Titanfall – Initial Impressions

I played Titanfall on the Xbox One for about 5 hours on launch day. Here are my quick impressions:titanfall_parkour


  • Parkour is my favorite thing, even more than the mechs. I thought it would be confusing and hard to do, and that I’d lose track of my position especially when under threat of fire. But the controls are slick and easy, and you can really navigate well. Mirror’s Edge was a game all about first-person parkour but Titanfall is better at it.
  • Tied in with the parkour, the verticality of the levels. Being a pilot and scampering up onto roofs is awesome. Movement is quick, and I don’t feel at too big of a disadvantage going up against a Titan while on foot. I will probably die, but I always feel like I have a chance.
  • It doesn’t feel quite as twitchy as Call of Duty. I generally live longer than I do in CoD.
  • Watching the clouds overhead burn orange as your mech descends like a comet. I purposefully wander away from combat so I can watch the sky.
  • The Mechs are seriously awesome. It’s quite thrilling when you scamper inside and the screen goes dark before the screens representing your field of view wink on. The mechs move with a tangible, terrible, weight, and carry some serious ordinance. They are walking tanks, death incarnate. I do feel a bit exposed tromping around in them because you get everyone’s attention. Enemy pilots are actually more dangerous than other mechs because I see the other mech coming, but I don’t always notice the pilot scampering up my mech’s back. I think I live longer as a pilot than when I’m in a mech!
  • Love the Mech weapons and abilities. The Vortex shield you start with is still my favorite.
  • Punching out of a dying mech and soaring up into the sky is pretty sweet.
  • Rushing for an evacuation ship as the losing team. Get to the choppa!
  • Mech on Mech melee action. Ripping the other pilot out of his mech and flinging his dead body never gets old.
  • There isn’t the huge, confusing, glut of weapons that CoD was infamous for. Similar to CoD, you can customize your build-out, and unlock new attachments as you level.
  • There is none of that junk from CoD where the best players unlock drones and other BS and rape everyone.

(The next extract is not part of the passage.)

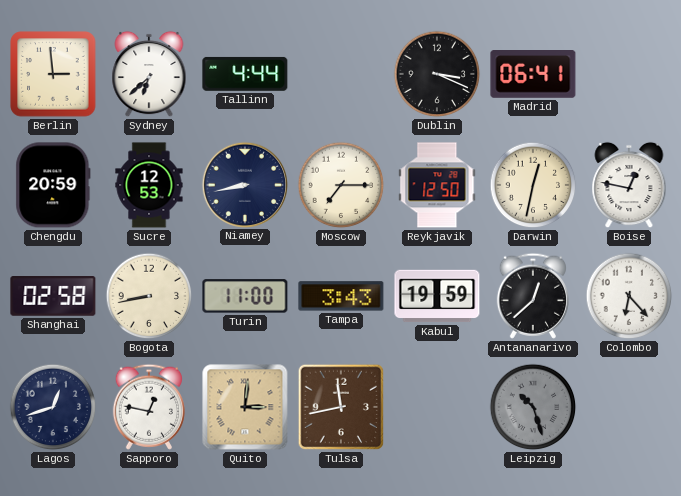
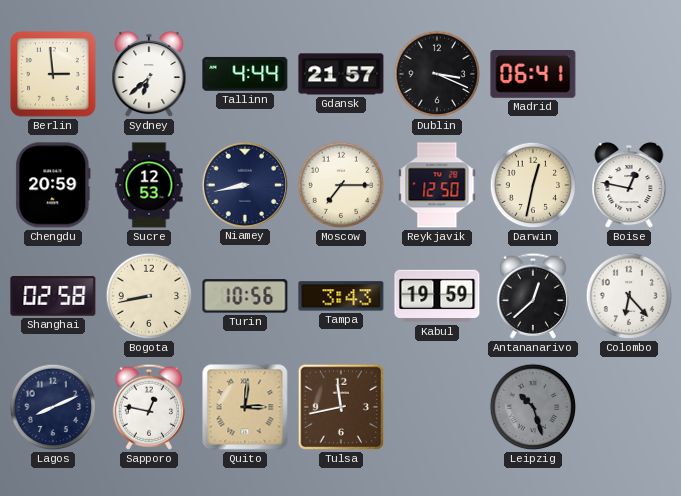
Gdansk: none -> 21:57
Turin: 11:00 -> 10:56
Lagos: 12:42 -> 8:11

Instead, the more kills you get, the faster your mech comes available. The maximum wait time is only a few minutes, so even if you suck, you’ll still get to use a mech several times in a match.
  • The AI Grunts don’t serve for much other than fodder, but it makes the skirmishes feel a lot bigger than 6-on-6. Good addition.
  • Playing Burn Cards for a one-time bonus. Things like – reduce time for Titanfall by 80 seconds. Better Anti-Titan weapon, Etc. The card expires once you die, so it doesn’t drastically alter gameplay, but they are pretty cool mechanic.

The Not So Good

  • Feels similar to CoD, so in some ways Titanfall is more of an evolution than a revolution of the military FPS. This isn’t helped much by the fact that…
  • … it’s 100% multiplayer. That wasn’t a surprise going in, but it doesn’t feel like there is a lot of game here. It basically amounts to team deathmatch or controlling points on the map every time. There may be other variants, but I’ve yet to see them so far working through the campaign.
  • Campaign is strange. It’s kinda like Spartan Ops in Halo 4 if the Covenant were Human-controlled and there was no narrative framing the action. There is some dialog at the beginning telling you why you are about to do something, and NPCs talk during the game about what’s going on, but after finishing 90% of the campaign, I couldn’t tell you wtf the story is about. It’s confusing more than anything else.
  • Sensory overload. There is so much going on at once – all the displays on the HUD, dudes running around fighting, and the game trying to audibly tell you a story while all this shooting is going on. It can feel a little jumbled and overwhelming at times, especially when you’re in the mech and are already drawing undue attention.
  • The pilot weapons are so-so, though the shottie is awesome.
  • I’m so tired of dudes jumping on my back and tearing up the mech I’m in. There is a sense of violation, of intrusion, kinda like when your ghost gets jacked in Halo multiplayer. Except, in Titanfall, you usually don’t see the other player coming. In Halo, most of the time you saw the other guy. In fact, most likely you tried to run him over and missed, so it was your own damn fault you were jacked. Titanfall gives you prompts when somebody perches on your mech’s shoulder and unloads on the soft inner flesh, but because there is so much stuff going on, its easy to miss the prompts until your mech is almost dead. At least, it has been for me so far.
  • These are next-gen graphics? Granted, I could care less about resolutions and all that, but going to the next gen, I expected to see a noticeable difference after the upgrade. Have we reached a point of diminishing returns for graphical improvements? Or is this more indicative of an issue with the hardware (not to open that can of worms again) or developer? I understand some sacrifices were made graphically to keep to 60 frames per second, and I agree that should be the priority. But I still can’t help feeling a little disappointed.
  • The introduction of Mechs should have produced some new variants to the old FPS multiplayer formula of slayer/CTF/control points, kinda like how Horde mode in Gears of War 2 blew the doors off. The absence of any such innovations feels like a lost opportunity.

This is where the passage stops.